It has become increasingly clear that the reliable evidence needed for decision making in health as in other fields has to be based on all existing knowledge and that re-analysis of raw data of research performed is the way to get it.
The opening of research data is a relatively new field enabled by increasing possibilities of digital technology (1). The opening of clinical trial (CT) data is part of the overall tendency to achieve open science. The increased sharing and reuse of data is expected to lead to positive scientific, ethical, health, and economic outcomes promising to improve the quality of research and speed up knowledge creation, thus contributing to research integrity (2). Through the opening of CT data, we could avoid unnecessary research, provide more reliable evidence for decision-making, reduce research waste, enable entrepreneurship, and facilitate innovation. This is a complex process largely influenced by culture, perceptions, and policies of numerous key players. The January 2016 proposal by the International Committee of Medical Journal Editors (ICMJE) to request the sharing of raw data from published CTs is an example of a recent initiative aiming to increase the reusability of CT data (3) and it came as no surprise that it triggered a big interest considering the impact of their 2004 trial registration statement (4).
In order to achieve broader sharing and eventually opening of CT data, numerous barriers and obstacles must be overcome. The effort to find a new balance of CT data sharing has intensified, and there currently exist a number of data sharing initiatives led by various players. This process would benefit from the observation and assessment of its dynamics and an observatory or natural experiment is proposed as a methodology of choice to inform and contribute to its progress.
It is widely accepted that the level of reliability of evidence needed for evidence-informed decision-making increases from in vitro to interventional studies, as is illustrated by the famous evidence pyramid presented in Figure 1.
The plethora of research studies that mostly build on each other from basic via observational to interventional studies produce findings that need to be critically verified. The critical appraisal of randomized controlled trials (RCT), which are considered by many to be the gold standard, was first introduced through systematic reviews (5). The evolution of literature review is important for understanding data sharing. It evolved from the simple literature review all the way to the Cochrane overview of systematic reviews, with critical reviews of literature, overviews, systematic reviews and Cochrane systematic reviews in between.
Although Cochrane systematic reviews represent a relatively small portion of all systematic reviews, Cochrane contributed enormously to establishing standardized methodology and thus increased their quality. Along with the recognition of the benefit of a cumulative approach to the assessment of evidence, this enabled systematic reviews to become a key element to inform decision making. The interest in and importance of systematic reviews can be illustrated by the existence of registries of systematic reviews, such as PROSPERO (6).
It is important to emphasize that the systematic review paradigm has been changing as we are adding another level of critical appraisal and knowledge creation, the analysis of raw data, actually of the individual participant data (IPD). Meta-analysis of IPD may be included in a systematic review. In such IPD meta-analyses, published literature is used as one of many sources of information, often as a starting point for identifying studies in a given field. Additional studies and data are identified through other sources such as trial registries and research data repositories (repositories). Such analysis goes beyond synthesizing the reported data - it reanalyzes the IPDs, published or not. As illustrated in Figure 1, the reanalysis of IPDs will speed up knowledge creation.
The IMProving Access to Clinical Trial data (IMPACT) Observatory is monitoring various current initiatives aimed at making data available for further research, in order to assess changes in the paradigm of the CT enterprise (7).

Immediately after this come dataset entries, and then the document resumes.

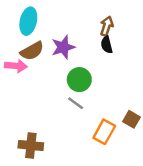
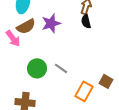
pink arrow: (16, 66) -> (13, 38), turned 48
green circle: (79, 80) -> (37, 68), moved

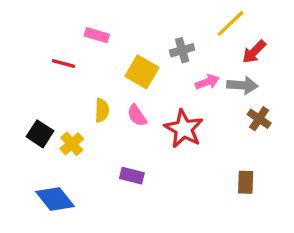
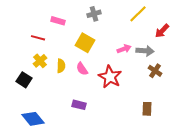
gray cross: (182, 50) -> (94, 14), moved
red arrow: (254, 52) -> (162, 31), moved
yellow cross: (72, 144) -> (40, 61), moved

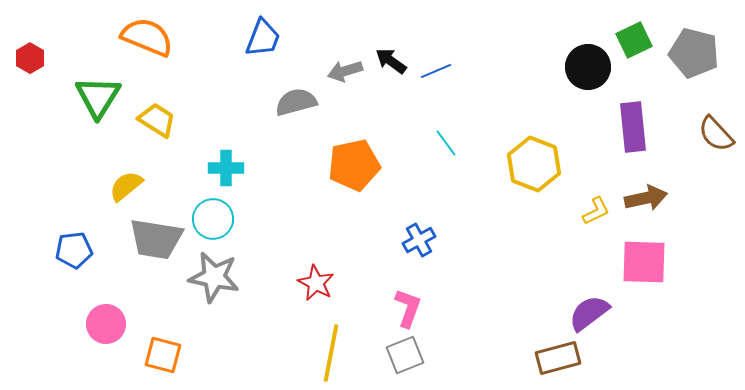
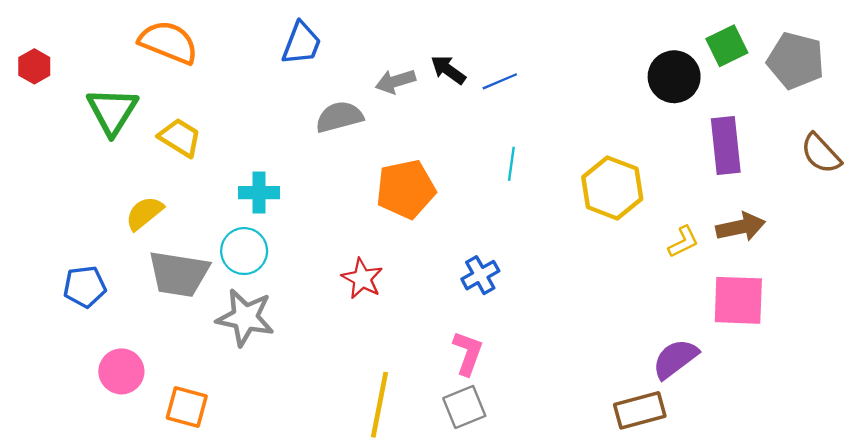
cyan line: (446, 143) -> (511, 164), turned 44
red star: (316, 283) -> (362, 279), moved

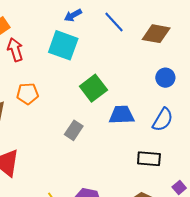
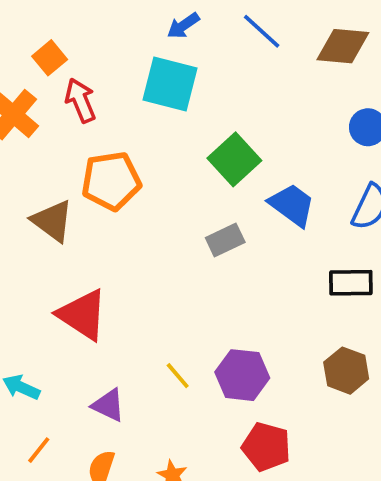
orange pentagon: (28, 94) -> (111, 181), size x1.4
blue trapezoid: (122, 115) -> (292, 205), turned 44
gray rectangle: (74, 130) -> (225, 240), moved, turned 36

If data are to be re-used and re-analysed, it is essential to know how to share them, where one can deposit them, and in which format, how to find them, and how one can access data for any type of re-use. While some key players engage in sharing and re-analyzing CT data, others play the catalyst-type role of triggering the process. The loss of data from studies, no matter how small, is of major concern, especially with regards to research integrity and research waste. The first and most critical step of data sharing is their preservation at the source. The overall objective of the IMPACT Observatory is to identify the impact on CTs of data sharing interventions and practices by key players (funders, regulators, journal editors, pharmaceutical industry, researchers, institutions, and consumers), to identify barriers and facilitators, inform the process, and to indicate trends and potential solutions. Once established, the IMPACT Observatory would function as a two-way street: a) it would collect, assess, analyze and host the information gathered and shared by the IMPACT Observatory network regarding changes in data sharing policies, practice and standards; and b) it would make the information available to those that aim to make changes to policies and practices or to develop new standards.
The objective of this paper is to present the IMPACT Observatory as a tool to assess changes in CT data sharing, as well as to present some of its preliminary findings regarding the dynamics of CT data sharing and ways data are shared in order to be reanalyzed. We also propose potential mechanisms that could enable the useful opening of CT data.
Materials and methods
The IMPACT Observatory is an international study, hosted by the Department for Research in Biomedicine and Health of the University of Split School of Medicine. It started in October 2014, evolving from the IMPACT Initiative (7). It was approved by the Ethics Committee of the University of Split, School of Medicine. Observatories or natural experiments are epidemiological studies that assess the impact of one or more interventions that are not controlled by the observatory researcher(s), in order to inform the process and indicate trends (8, 9). While an observatory might follow the impact of interventions by one player, the IMPACT Observatory is assessing the impact of data sharing interventions by multiple players.
In our study we use the term “data sharing” in its broad sense, which includes the sharing and reuse of data. The term “data” is also used in a broad term, denoting the cleaned, anonymized IPDs along with all other documentation generated during the lifecycle of a clinical trial that is needed to reuse data. This includes published and unpublished documents, such as trial protocols, data management and statistical plans, informed consent and patient information sheets, regulatory and ethical documents, and clinical study reports.
We started setting up the IMPACT Observatory by building a network and choosing the methodology. A unique methodological aspect of the IMPACT Observatory is the development of a multipurpose network with a flexible interface between the network and the team, enabling people to move from one to another according their interest and level of engagement. As presented in Table 1, we used a combination of quantitative and qualitative research methods to assess the culture, perceptions and practice of key players regarding CT data sharing and its transition. This includes a scoping study, i.e. mapping of the existing evidence, surveys, interviews, and an environmental scan of research data repositories that host CT data (9).
The scoping study included an Internet and literature search. For the latter, we performed a search in Medline, selected the literature that met our criteria, and extracted pre-defined information into an excel file to analyze it. Surveys were used to gather quantitative and qualitative information from key players. The questionnaire contains questions about the practice and perceptions of the participants with regards to data sharing and reuse. So far, we have performed a web-based survey using SurveyMonkey (SurveyMonkey Inc., Palo Alto, USA) of journal editors and clinician trialists, the results of which are currently being analyzed.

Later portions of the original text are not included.